Dataset Introduction:
Welcome to the NuSEA-dataset v1.0, where we present a pathological image dataset. Nuclei segmentation is a potential pre-requisite for numerous quantitative analyses, since the size, shape, axis, and distribution of the nuclei may impact disease diagnosis, treatment, and prognosis. In this dataset, we provide:
(1) Diverse Organs: We have collected pathological images from 12 different organs sourced from the TCGA dataset (https://portal.gdc.cancer.gov/exploration Accessed on July 17, 2023). These images originate from multiple medical centers, offering a rich variety of staining, making the dataset closely resemble real-world pathological scenarios.
(2) High-Resolution Images: Comprising 1185 high-resolution images, the dataset showcases diverse cell morphologies and distributions, closely resembling real-life pathological cases.
(3) Manual Nuclei Annotations: Over 100,000 nuclei have been manually annotated using elliptical instances, with position information recorded in JSON files, accompanied by corresponding elliptical contour images.
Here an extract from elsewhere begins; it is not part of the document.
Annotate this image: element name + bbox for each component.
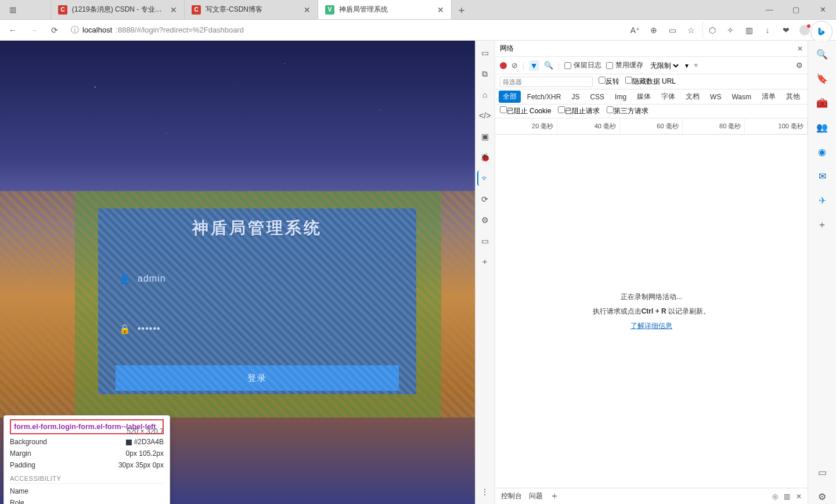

(4) NuSEA v1.0 Model: Built upon the upcoming article NuSEA (already submitted), the NuSEA v1.0 model is provided with its core codes available on GitHub ( https://github.com/dreambamboo/NuSEA/ ), serving as a reference for future research.
(5) Coarse-grained Nuclei Contour Annotations: Utilizing the NuSEA v1.0 model, we generated coarse-grained annotations of cell nucleus contours, accompanied by binary files and instance visualization images.
The following images are examples of the results of manual elliptical annotations and coarse-grained segmentation of nuclei.
Dataset Applications:
We firmly believe that the NuSEA-dataset holds great potential for facilitating a wide array of both quantitative and qualitative analyses in the future. Currently, its efficacy has been demonstrated in the following tasks:
(1) Enriched Weak Supervision with Elliptical Annotations: The manual elliptical annotations serve as invaluable weak supervision for weakly supervised learning algorithms, providing more informative auxiliary cues compared to point or rectangular annotations.
(2) Coarse-grained Nuclei Annotations: Given the time-consuming nature of fine-grained manual cell nucleus annotations, our generated coarse-grained annotations achieve performance notably better than existing fully supervised algorithms. These annotations closely approximate the actual contours of cell nuclei, making them suitable as supervision for fully supervised learning approaches.